Wahlkampf mit allen Mitteln: Zerbricht Amerika an Donald Trump?

Der Faktencheck zur Sendung vom 24.08.2020

Endspurt im US-Wahlkampf. Es droht schmutzig zu werden – mit allen Tricks und Fouls. Was, wenn Donald Trump noch einmal vier Jahre schafft? Was, wenn Trump verliert, aber nicht gehen will? Und was bedeutet das für uns, wenn Amerika am Streit um die Wahl zerbricht?

Eine Talkshow ist turbulent. Oft bleibt während der Sendung keine Zeit, Aussagen oder Einschätzungen der Gäste gründlich zu prüfen. Deshalb hakt hartaberfair nach und lässt einige Aussagen bewerten. Die Antworten gibt es hier im Faktencheck.

George Weinberg über die "Spanische Grippe"

Wie Donald Trump bezeichnete auch George Weinberg das Corona-Virus als “China-Virus“, weil es aus China stamme, so Weinberg. Schließlich werde die Grippe der Jahre 1918 und 1919 ja auch “Spanische Grippe“ genannt.

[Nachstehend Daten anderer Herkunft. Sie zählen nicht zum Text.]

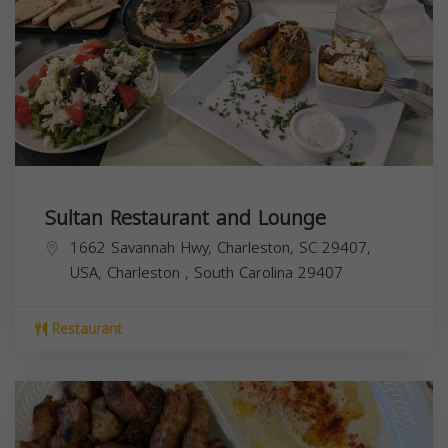
Sultan Restaurant and Lounge
1662 Savannah Hwy, Charleston, SC 29407,
USA,
Charleston
,
South Carolina
29407
Restaurant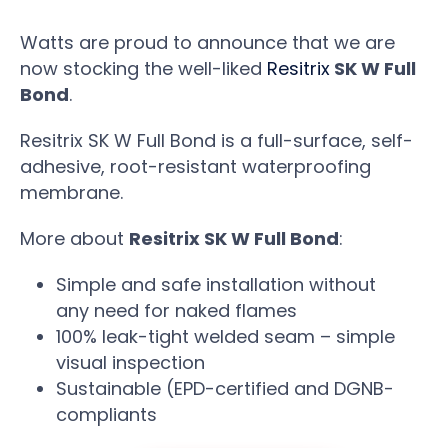
Watts are proud to announce that we are
now stocking the well-liked
Resitrix
SK W Full
Bond
.
Resitrix SK W Full Bond is a full-surface, self-
adhesive, root-resistant waterproofing
membrane.
More about
Resitrix SK W Full Bond
:
Simple and safe installation without
any need for naked flames
100% leak-tight welded seam – simple
visual inspection
Sustainable (EPD-certified and DGNB-
compliants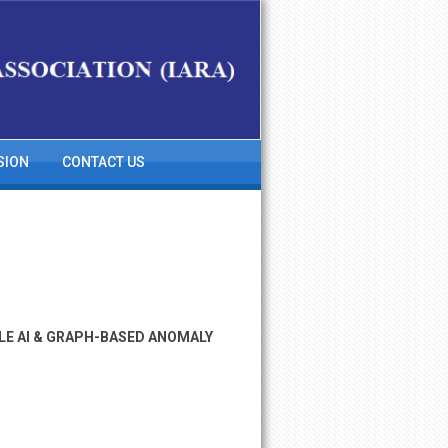
SION
CONTACT US
LE AI & GRAPH-BASED ANOMALY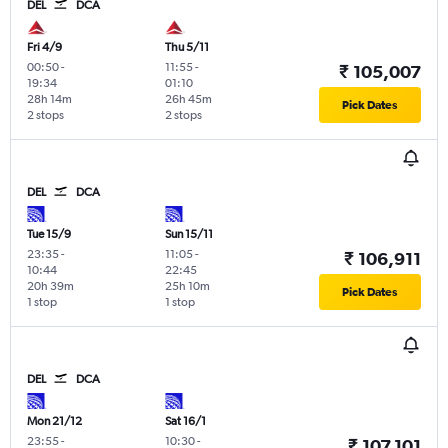
DEL
DCA
Fri 4/9
Thu 5/11
00:50
-
11:55
-
₹ 105,007
19:34
01:10
28h 14m
26h 45m
Pick Dates
2 stops
2 stops
DEL
DCA
Tue 15/9
Sun 15/11
23:35
-
11:05
-
₹ 106,911
10:44
22:45
20h 39m
25h 10m
Pick Dates
1 stop
1 stop
DEL
DCA
Mon 21/12
Sat 16/1
23:55
-
10:30
-
₹ 107,101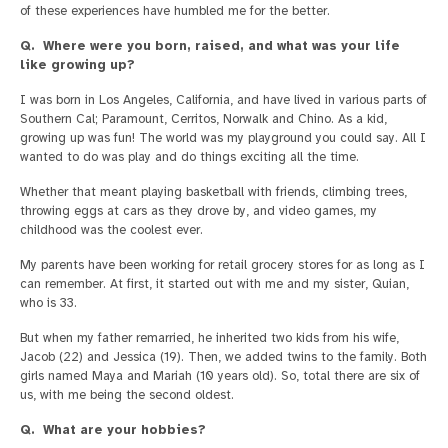
of these experiences have humbled me for the better.
Q. Where were you born, raised, and what was your life
like growing up?
I was born in Los Angeles, California, and have lived in various parts of
Southern Cal; Paramount, Cerritos, Norwalk and Chino. As a kid,
growing up was fun! The world was my playground you could say. All I
wanted to do was play and do things exciting all the time.
Whether that meant playing basketball with friends, climbing trees,
throwing eggs at cars as they drove by, and video games, my
childhood was the coolest ever.
My parents have been working for retail grocery stores for as long as I
can remember. At first, it started out with me and my sister, Quian,
who is 33.
But when my father remarried, he inherited two kids from his wife,
Jacob (22) and Jessica (19). Then, we added twins to the family. Both
girls named Maya and Mariah (10 years old). So, total there are six of
us, with me being the second oldest.
Q. What are your hobbies?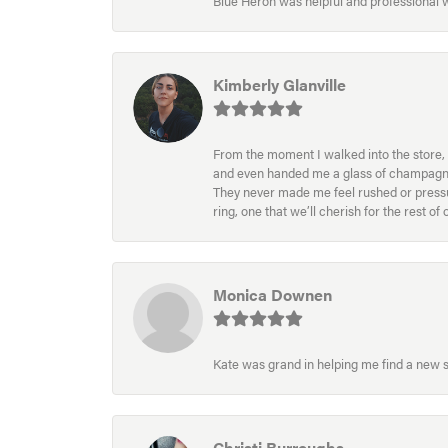
Blue Heron was helpful and professional
Kimberly Glanville
From the moment I walked into the store, 
and even handed me a glass of champagne wh
They never made me feel rushed or pressur
ring, one that we’ll cherish for the rest o
Monica Downen
Kate was grand in helping me find a new s
Christi Burroughs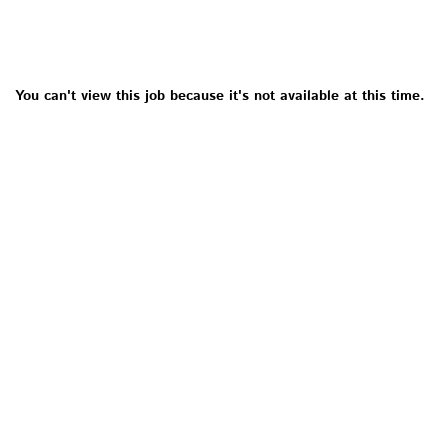
You can't view this job because it's not available at this time.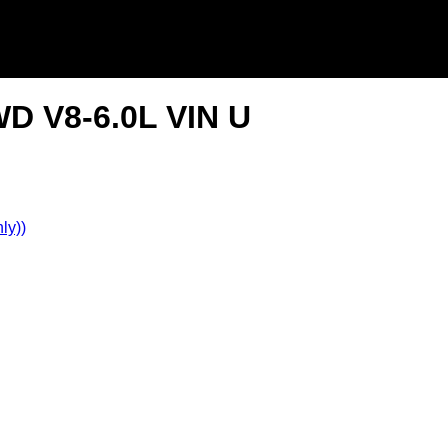
WD V8-6.0L VIN U
ly))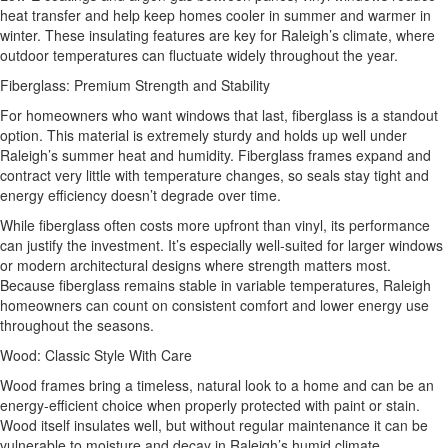
heat transfer and help keep homes cooler in summer and warmer in
winter. These insulating features are key for Raleigh’s climate, where
outdoor temperatures can fluctuate widely throughout the year.
Fiberglass: Premium Strength and Stability
For homeowners who want windows that last, fiberglass is a standout
option. This material is extremely sturdy and holds up well under
Raleigh’s summer heat and humidity. Fiberglass frames expand and
contract very little with temperature changes, so seals stay tight and
energy efficiency doesn’t degrade over time.
While fiberglass often costs more upfront than vinyl, its performance
can justify the investment. It’s especially well‑suited for larger windows
or modern architectural designs where strength matters most.
Because fiberglass remains stable in variable temperatures, Raleigh
homeowners can count on consistent comfort and lower energy use
throughout the seasons.
Wood: Classic Style With Care
Wood frames bring a timeless, natural look to a home and can be an
energy‑efficient choice when properly protected with paint or stain.
Wood itself insulates well, but without regular maintenance it can be
vulnerable to moisture and decay in Raleigh’s humid climate.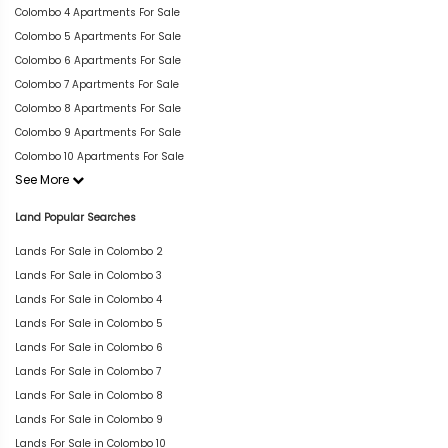
Colombo 4 Apartments For Sale
Colombo 5 Apartments For Sale
Colombo 6 Apartments For Sale
Colombo 7 Apartments For Sale
Colombo 8 Apartments For Sale
Colombo 9 Apartments For Sale
Colombo 10 Apartments For Sale
See More
Land Popular Searches
Lands For Sale in Colombo 2
Lands For Sale in Colombo 3
Lands For Sale in Colombo 4
Lands For Sale in Colombo 5
Lands For Sale in Colombo 6
Lands For Sale in Colombo 7
Lands For Sale in Colombo 8
Lands For Sale in Colombo 9
Lands For Sale in Colombo 10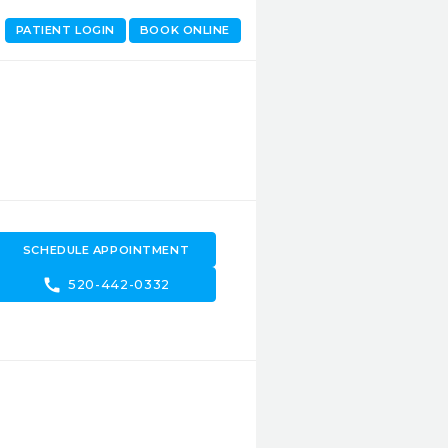
PATIENT LOGIN
BOOK ONLINE
SCHEDULE APPOINTMENT
call
520-442-0332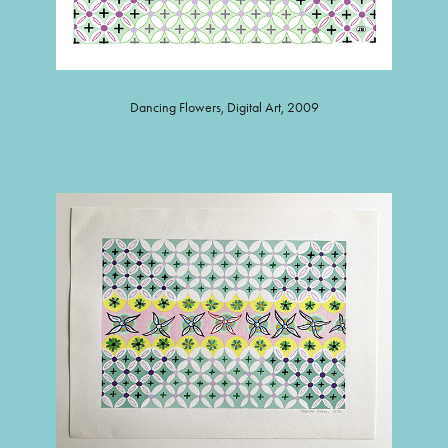
Dancing Flowers, Digital Art, 2009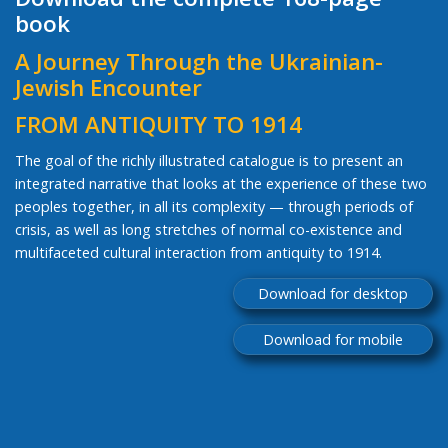
book
A Journey Through the Ukrainian-
Jewish Encounter
FROM ANTIQUITY TO 1914
The goal of the richly illustrated catalogue is to present an
integrated narrative that looks at the experience of these two
peoples together, in all its complexity — through periods of
crisis, as well as long stretches of normal co-existence and
multifaceted cultural interaction from antiquity to 1914.
Download for desktop
Download for mobile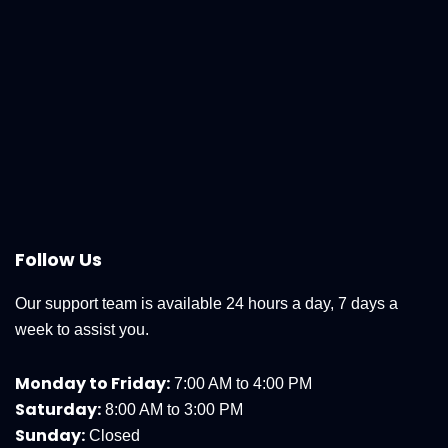
Follow Us
Our support team is available 24 hours a day, 7 days a
week to assist you.
Monday to Friday:
7:00 AM to 4:00 PM
Saturday:
8:00 AM to 3:00 PM
Sunday:
Closed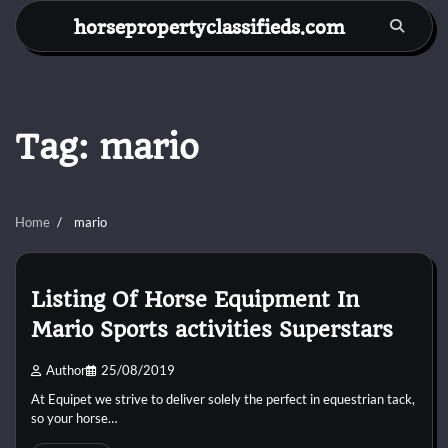
Skip
horsepropertyclassifieds.com
to
content
Tag:
mario
Home
mario
Listing Of Horse Equipment In
Mario Sports activities Superstars
Author
25/08/2019
At Equipet we strive to deliver solely the perfect in equestrian tack,
so your horse…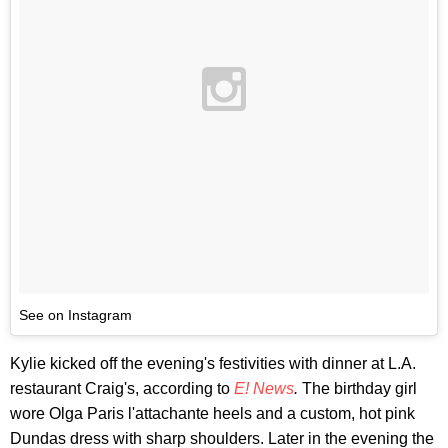
See on Instagram
Kylie kicked off the evening's festivities with dinner at L.A.
restaurant Craig's, according to
E! News
.
The birthday girl
wore Olga Paris l'attachante heels and a custom, hot pink
Dundas dress with sharp shoulders. Later in the evening the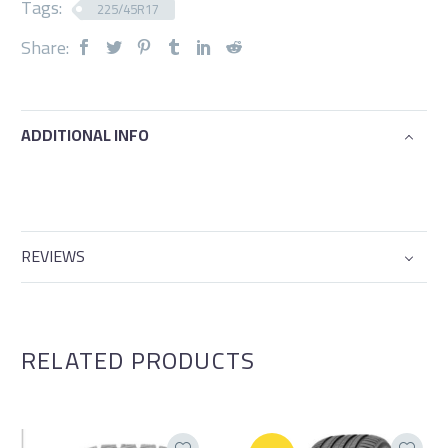
Tags:
225/45R17
Share:
ADDITIONAL INFO
REVIEWS
RELATED PRODUCTS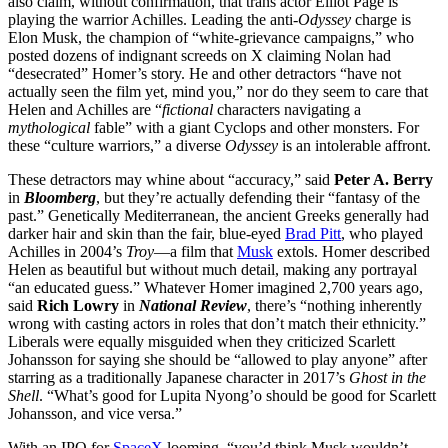
also claim, without confirmation, that trans actor Elliot Page is
playing the warrior Achilles. Leading the anti-
Odyssey
charge is
Elon Musk, the champion of “white-grievance campaigns,” who
posted dozens of indignant screeds on X claiming Nolan had
“desecrated” Homer’s story. He and other detractors “have not
actually seen the film yet, mind you,” nor do they seem to care that
Helen and Achilles are “
fictional
characters navigating a
mythological
fable” with a giant Cyclops and other monsters. For
these “culture warriors,” a diverse
Odyssey
is an intolerable affront.
These detractors may whine about “accuracy,” said
Peter A. Berry
in
Bloomberg
, but they’re actually defending their “fantasy of the
past.” Genetically Mediterranean, the ancient Greeks generally had
darker hair and skin than the fair, blue-eyed
Brad Pitt
, who played
Achilles in 2004’s
Troy
—a film that
Musk
extols. Homer described
Helen as beautiful but without much detail, making any portrayal
“an educated guess.” Whatever Homer imagined 2,700 years ago,
said
Rich Lowry
in
National Review
, there’s “nothing inherently
wrong with casting actors in roles that don’t match their ethnicity.”
Liberals were equally misguided when they criticized Scarlett
Johansson for saying she should be “allowed to play anyone” after
starring as a traditionally Japanese character in 2017’s
Ghost in the
Shell
. “What’s good for Lupita Nyong’o should be good for Scarlett
Johansson, and vice versa.”
With an IPO for
SpaceX
looming, “you’d think Musk wouldn’t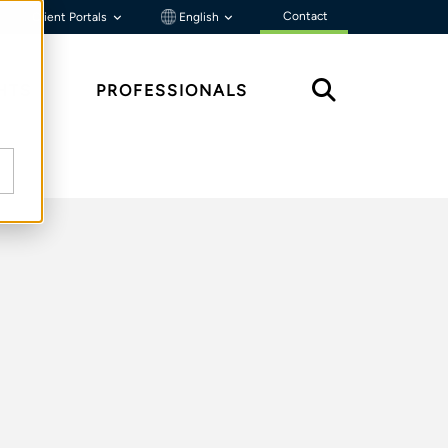
Contact
Client Portals
English
HTS
PROFESSIONALS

Damit suggeriert George Weinberg, die Spanische Grippe werde so genannt, weil sie ihren Ursprung in Spanien gehabt habe. Der genaue Ursprung des Erregers der “Spanischen Grippe“, das in den Jahren 1918/1919 weltweit Abermillionen Menschen das Leben kostete, ist bis heute nicht abschließend geklärt. In einem aber sind sich die allermeisten Wissenschaftler – darunter Historiker und Medizinhistoriker – einig: Der Ursprung der Pandemie lag nicht in Spanien. Spanien wurde aufgrund der Berichterstattung über die Krankheit Namensgeber der Pandemie. Der Arzt und Historiker Wilfried Witte ist einer von vielen Wissenschaftlern, die sich mit der Geschichte der Spanischen Grippe befasst haben. Als nichtkriegsführendes Land seien die Pressezensurmaßnahmen in Spanien deutlich geringer gewesen, so dass eine ausführlichere Berichterstattung über die damals rätselhafte Krankheit gewährleistet war, so Witte im Deutschlandfunk. So habe es etwa eine Pressekonferenz gegeben, auf der gemeldet wurde, dass die Krankheit inzwischen auch Spanien erreicht habe und sogar der König erkrankt sei, so Witte.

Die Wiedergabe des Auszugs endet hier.